The report said: “This included heavily stained arm chairs and the use of hand towels, nail brushes and bars of soap in bedrooms.

“Not all bins in the home were foot operated, meaning people may have to touch them after washing their hands.

“The concerns regarding medication, infection control and risk management meant there had been a breach of regulation 12 of the Health and Social Care Act 2008 (Regulated Activities) Regulations 2014 in relation to safe care and treatment.”

In categories of effectiveness the home was graded “required improvement”, its caring was “good”, its responsiveness “requires improvement” and its leadership was “inadequate”.

The inspection team spoke to the manager, provider, Woodland Care Homes Ltd, seven care staff, 11 residents and four of their relatives.

At a previous inspection the home had received an overall "good" rating.

Responding to the report Oldham Council's cabinet member for health and social care Cllr Zahid Chauhan said: “Oldham Cares is aware of the CQC inspection report findings for Woodlands care home published in March, 2020.

“The failings highlighted in this report are not acceptable and the people living in the care home and their families deserve better.

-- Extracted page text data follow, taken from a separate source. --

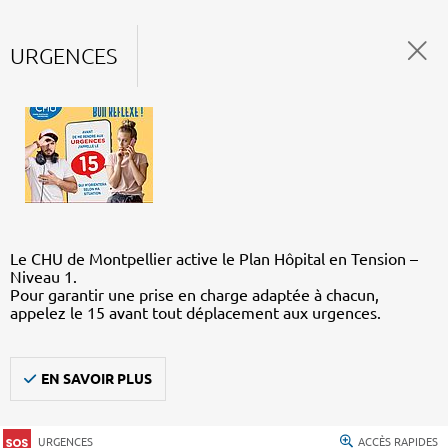
URGENCES
Le CHU de Montpellier active le Plan Hôpital en Tension –
Niveau 1.
Pour garantir une prise en charge adaptée à chacun,
appelez le 15 avant tout déplacement aux urgences.
EN SAVOIR PLUS
URGENCES
ACCÈS RAPIDES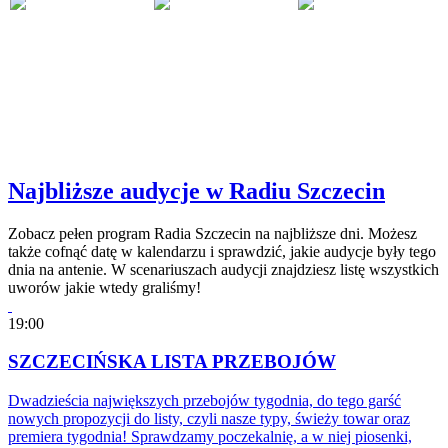
Najbliższe audycje w Radiu Szczecin
Zobacz pełen program Radia Szczecin na najbliższe dni. Możesz
także cofnąć datę w kalendarzu i sprawdzić, jakie audycje były tego
dnia na antenie. W scenariuszach audycji znajdziesz listę wszystkich
uworów jakie wtedy graliśmy!
19:00
SZCZECIŃSKA LISTA PRZEBOJÓW
Dwadzieścia największych przebojów tygodnia, do tego garść
nowych propozycji do listy, czyli nasze typy, świeży towar oraz
premiera tygodnia! Sprawdzamy poczekalnię, a w niej piosenki,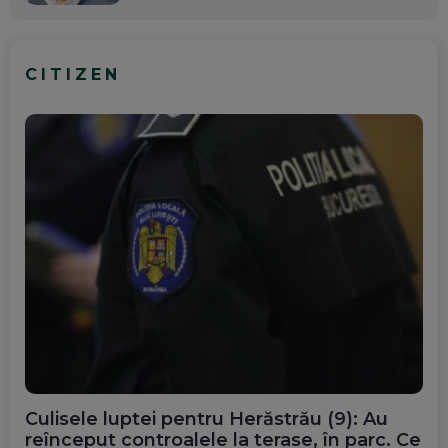
CITIZEN
Culisele luptei pentru Herăstrău (9): Au
reînceput controalele la terase, în parc. Ce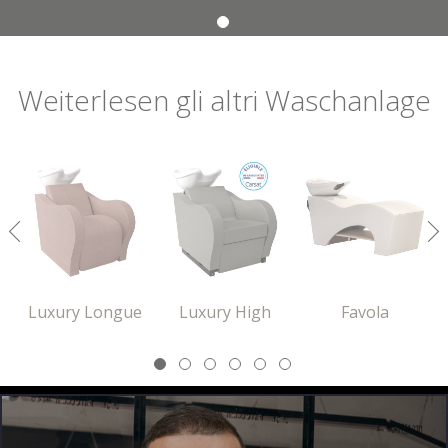
VERSENDEN
Weiterlesen
gli altri
Waschanlage
Luxury Longue
Luxury High
Favola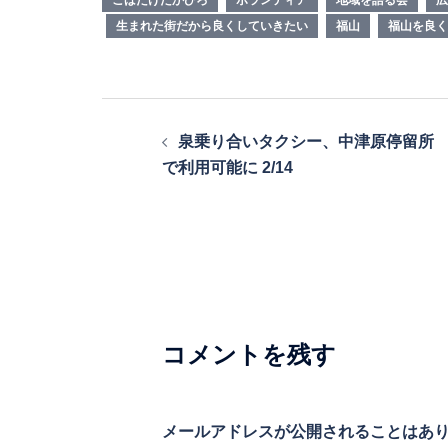
生まれた街だから良くしていきたい
福山
福山を良く
投
泉乗り合いタクシー、中津原停留所
稿
で利用可能に 2/14
ナ
ビ
ゲ
ー
シ
コメントを残す
ョ
ン
メールアドレスが公開されることはあ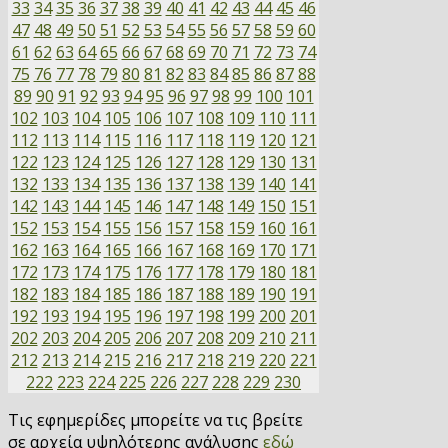
33
34
35
36
37
38
39
40
41
42
43
44
45
46
47
48
49
50
51
52
53
54
55
56
57
58
59
60
61
62
63
64
65
66
67
68
69
70
71
72
73
74
75
76
77
78
79
80
81
82
83
84
85
86
87
88
89
90
91
92
93
94
95
96
97
98
99
100
101
102
103
104
105
106
107
108
109
110
111
112
113
114
115
116
117
118
119
120
121
122
123
124
125
126
127
128
129
130
131
132
133
134
135
136
137
138
139
140
141
142
143
144
145
146
147
148
149
150
151
152
153
154
155
156
157
158
159
160
161
162
163
164
165
166
167
168
169
170
171
172
173
174
175
176
177
178
179
180
181
182
183
184
185
186
187
188
189
190
191
192
193
194
195
196
197
198
199
200
201
202
203
204
205
206
207
208
209
210
211
212
213
214
215
216
217
218
219
220
221
222
223
224
225
226
227
228
229
230
Τις εφημερίδες μπορείτε να τις βρείτε
σε αρχεία υψηλότερης ανάλυσης
εδώ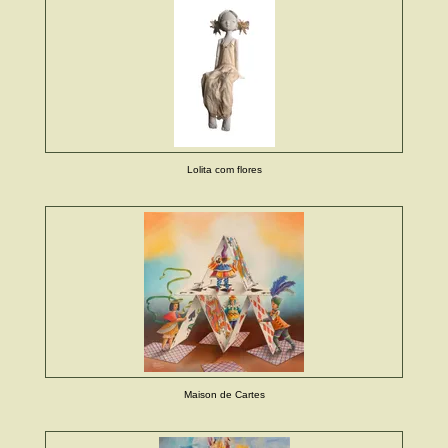
Lolita com flores
Maison de Cartes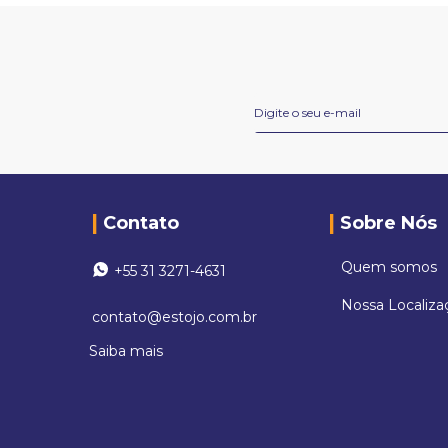
10
º
sacolas
Contato
Sobre Nós
Quem somos
+55 31 3271-4631
Nossa Localiza
contato@estojo.com.br
Saiba mais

“We have been, and will continue to, work closely with the provider and the CQC in relation to the findings of the report.

“Our priority is to ensure the safety of residents and ensure quality standards are met. Clear plans are in place to address the issues and a full investigation is ongoing which has and will fully involve residents and families. Our focus is to ensure the safety of residents and ensure that the care delivered is of a high standard.

“We are working with a number of partner organisations to ensure these clear objectives are met and have actions in place to monitor progress.”